For slot-blot RNA hybridization experiments, 5 μg RNA were denatured for 10 min at 68°C in a formaldehyde/formamide-containing buffer and transferred to HybondN+ membranes (Amersham Pharmacia Biotech, Freiburg, Germany) using the BioRad-Dot-blot SF Microfiltration Apparatus (BioRad) as described in the corresponding manual. RNA was UV cross-linked to the membrane and samples were probed with different PCR-derived digoxygenin-dUTP (Dig-dUTP) labeled gene-specific DNA probes (Table 14). Slot-blot RNA detection were performed using the CDP-Star ready-to-use system (Roche, Mannheim, Germany) according to the manufacturer's recommendation. The rnpB probe was used in all experiments to ensure equal loading.

Table 14

Primers used for amplification of gene-specific DNA probes for slot-blot RNA hybridization.

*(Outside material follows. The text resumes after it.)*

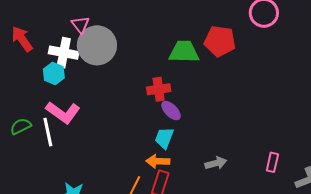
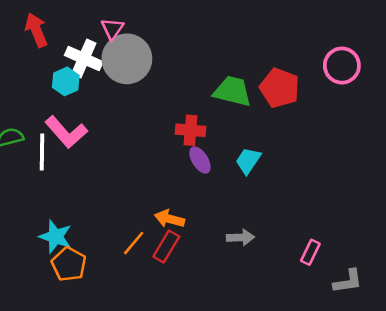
cyan trapezoid: (164, 138) -> (248, 161), moved

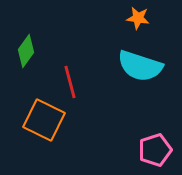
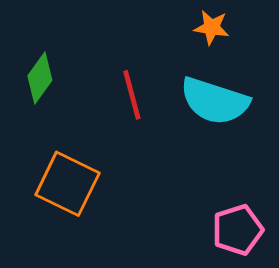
red line: (70, 82) -> (132, 95), moved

Primer	Name	Amplified product	DNA sequence 5'→3' direction
sll1336	sll1336	1686 bps	ATGTCGTACTGAGTCGCTTC TGGAGTGCAACATGCTGGAC
sll0902	sll0902	627 bps	TCCTTCACCGCGGCCATGTA CGGCAGACAGTGGAGCACAA
slr1476	slr1476	986 bps	GGTGGCCAGTTGGACTCGAA ATTCCTGAACAGTGCCTAGC
sll0573	sll0573	491 bps	AACGGAAGGCATGATCGGTT AACAGTGAGCGTAGTTGGTG
slr0782	slr0782	1325 bps	CCATCCTCGTCCTGTGATTG CCAGTACGAATTGCACCATC
sll1077	speB2	1054 bps	CAGCAGGAGGTTGACCAAGG CAGCATGGATATAGGCCGGT
slr1022	argD	1224 bps	GTTGTTGAATCCGTCGAAGC TTCTGCTTCCGTCACCACTA
slr0370	gabD	895 bps	GCCGAGGAATACTTAGCCGA GGTTAGTTGTCCATGCACTG
sll1683	sll1683	858 bps	ACCTCTTCCAAGCTGATCTG AGGCAGTGACATCGACGGTA
slr0662	slr0662	739 bps	GTTGGACCATTGACGACAGC CTGTCCAACATATCAGCTCG
slr1312	slr1312	853 bps	GCCTCCTGGAGCATTGAAGA CCAGCTTGACCAATTCCACA
slr1469	rnpB	599 bps	GCGGCCTATGGCTCTAATCA TTGACAGCATGCCACTGGAC

Authors' contributions

SS performed the bioinformatic and the transcript analyses. CR aided the bioinformatic analyses and performed the phylogenetic analyses. EKP provided the knowledge and expertise on L-arginine catabolism and in part wrote the paper. KPM supervised the research and provided tables and figures. DS and all other authors have read and approved the final manuscript.